Lecture Notes for SE 598, Data Structures and Algorithms

5 July 2000 - STL Lists


  1. behavior

    1. lists are a sequential data type, but not like arrays, vectors, or dequeues

      1. lists do not have indexed access - no [] or at()

      2. lists do have arbitrary, efficient insert and delete

      3. lists have restricted iterators - bidirectional; no jumping

  2. a list is a template class

    1. with template <class T, class Allocator = allocator>

  3. list constructors

    1. the default constructor - list<T> l;

    2. the size and value constructor - list<T> l(n, v);

    3. the copy constructor - list<customer> line2(line1);

    4. the segment-copy constructor - list(start, end);

  4. reading and writing values - no indexing via [] or at()

    1. iterator access only - front() and back()

  5. growing and shrinking Lists

    1. size() and max_size() member functions

    2. no reserve() and capacity() member functions

    3. d.push_back(v), d.pop_back(), d.push_front(v), and d.pop_front() member functions

    4. insert(v) and erase()

      1. insert(i, v)

        1. insert the value v immediately before (just to the left of) the value referenced by the iterator i

        2. return an iterator to v

      2. insert(i, n, v)

        1. insert n copies of the value v immediately before (just to the left of) the value referenced by the iterator i

        2. return nothing

      3. insert(i, start, end)

        1. insert the values denoted by the iterator range start,end immediately before the value referenced by the iterator i

        2. return nothing

      4. erase(i) - delete the value referenced by the iterator i

      5. erase(s, e) - delete the values denoted by the iterator range s,e

    5. splicing - another form of insertion; lists only

      1. l1.splice(i, l2)

        1. insert the elements from list l2 immediately before the list l1 value referenced by iterator i

        2. l2 is empty after the splice - the elements are moved

        3. l1 and l2 must be different

      2. l1.splice(i1, l2, i2)

        1. insert the l2 value referenced by the iterator i2 immediately before the list l1 value referenced by iterator i1

        2. the value referenced by i2 is deleted from l2.

        3. l1 and l2 need not be different

      3. l1.splice(i1, l2, 2, e)

        1. insert the l2 values referenced by the iterator range (s, e) i2 immediately before the list l1 value referenced by iterator i1

        2. the values referenced by (s, e) are deleted from l2.

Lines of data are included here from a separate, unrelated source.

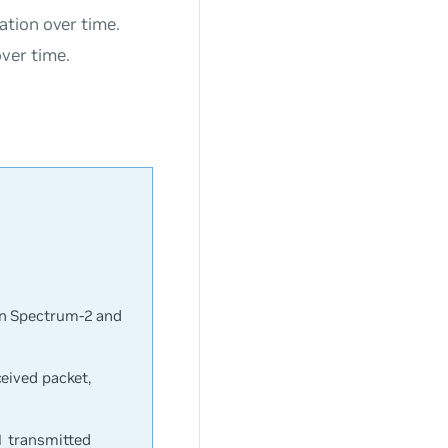
ation over time.
ver time.
on Spectrum-2 and
eived packet,
1 transmitted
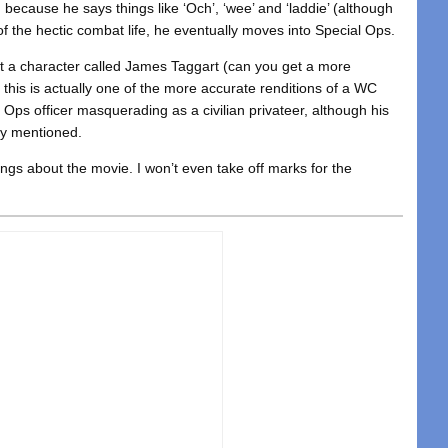
because he says things like ‘Och’, ‘wee’ and ‘laddie’ (although
 of the hectic combat life, he eventually moves into Special Ops.
at a character called James Taggart (can you get a more
this is actually one of the more accurate renditions of a WC
l Ops officer masquerading as a civilian privateer, although his
lly mentioned.
ings about the movie. I won’t even take off marks for the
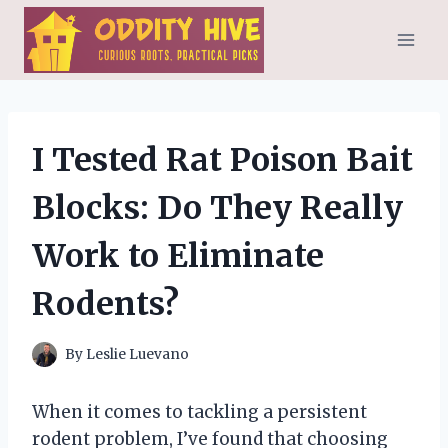
Skip
to
content
I Tested Rat Poison Bait
Blocks: Do They Really
Work to Eliminate
Rodents?
By
Leslie Luevano
When it comes to tackling a persistent
rodent problem, I’ve found that choosing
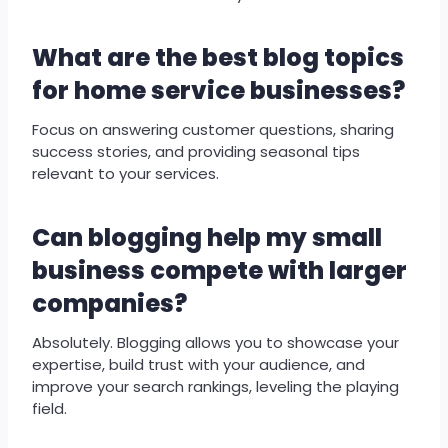
What are the best blog topics
for home service businesses?
Focus on answering customer questions, sharing
success stories, and providing seasonal tips
relevant to your services.
Can blogging help my small
business compete with larger
companies?
Absolutely. Blogging allows you to showcase your
expertise, build trust with your audience, and
improve your search rankings, leveling the playing
field.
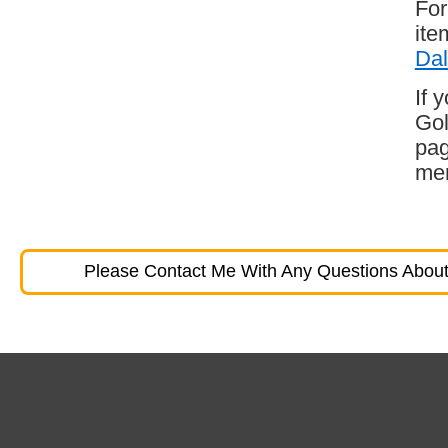
For
ite
Dal
If 
Gol
pag
mem
Please Contact Me With Any Questions About 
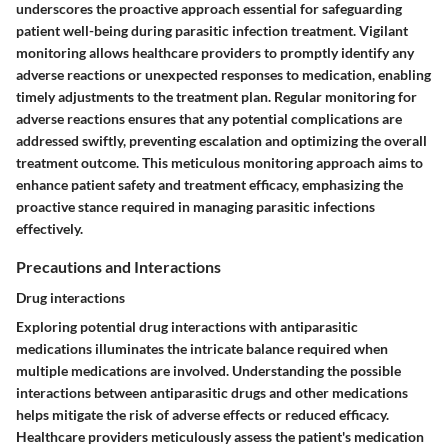
underscores the proactive approach essential for safeguarding
patient well-being during parasitic infection treatment. Vigilant
monitoring allows healthcare providers to promptly identify any
adverse reactions or unexpected responses to medication, enabling
timely adjustments to the treatment plan. Regular monitoring for
adverse reactions ensures that any potential complications are
addressed swiftly, preventing escalation and optimizing the overall
treatment outcome. This meticulous monitoring approach aims to
enhance patient safety and treatment efficacy, emphasizing the
proactive stance required in managing parasitic infections
effectively.
Precautions and Interactions
Drug interactions
Exploring potential drug interactions with antiparasitic
medications illuminates the intricate balance required when
multiple medications are involved. Understanding the possible
interactions between antiparasitic drugs and other medications
helps mitigate the risk of adverse effects or reduced efficacy.
Healthcare providers meticulously assess the patient's medication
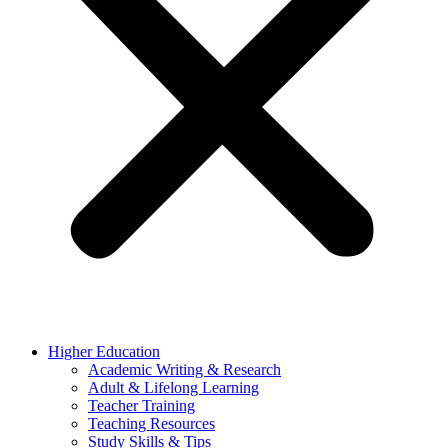
Higher Education
Academic Writing & Research
Adult & Lifelong Learning
Teacher Training
Teaching Resources
Study Skills & Tips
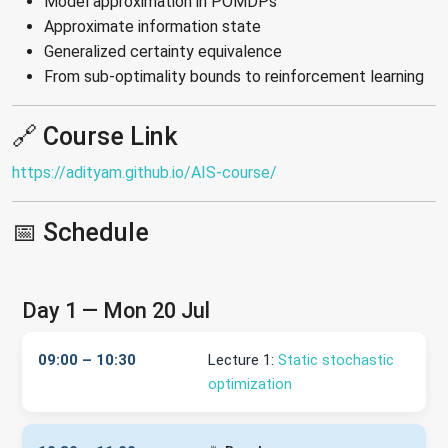
Model approximation in POMDPs
Approximate information state
Generalized certainty equivalence
From sub-optimality bounds to reinforcement learning
🔗 Course Link
https://adityam.github.io/AIS-course/
📅 Schedule
Day 1 — Mon 20 Jul
09:00 – 10:30
Lecture 1:
Static stochastic
optimization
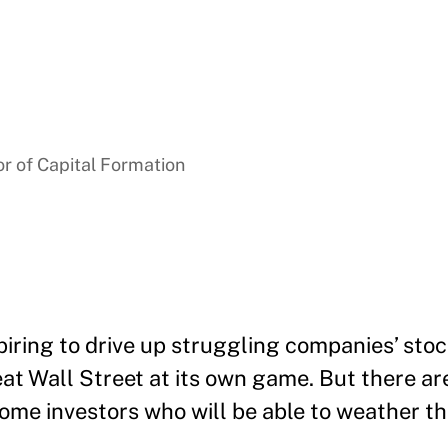
r of Capital Formation
iring to drive up struggling companies’ stoc
t Wall Street at its own game. But there are
t some investors who will be able to weather th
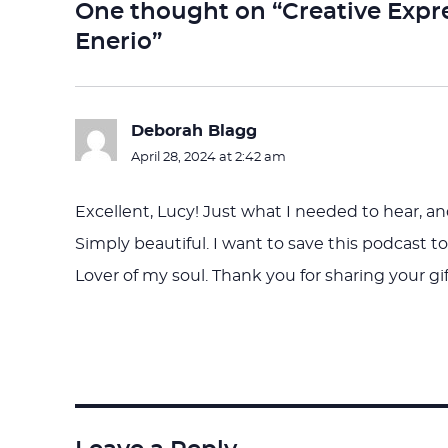
One thought on “Creative Expr
Enerio”
Deborah Blagg
says:
April 28, 2024 at 2:42 am
Excellent, Lucy! Just what I needed to hear, a
Simply beautiful. I want to save this podcast 
Lover of my soul. Thank you for sharing your gif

        3. l1 and l2 need not be different, but the iterator range may not contain i1

    6. l.remove(v) - delete from l all values equal to v; lists only

  6. list relation operators - equality and less-than

  7. iterators

    1. the usual types

    2. list iterators are bidirectional iterators

      1. no jumping around via +, -, +=, or -=

      2. no distance measurement via -

      3. no relations other than equality

      4. some generic algorithms don't work on lists - sorting

    3. the usual member functions

  8. other member functions - make up for the loss of generic algorithms; have more efficient implementations

    1. l.sort() - sort l

    2. l.sort(c) - sort l using the comparison c

    3. unique() - replace consecutive runs of a value with one copy of the value

    4. unique(p) - replace consecutive runs with a single value using p to determine when adjacent values are equal

    5. l1.merge(l2), l1.merge(l2, c) - merge l2 into l1, using c; l2 is empty after


This page last modified on 4 July 2000.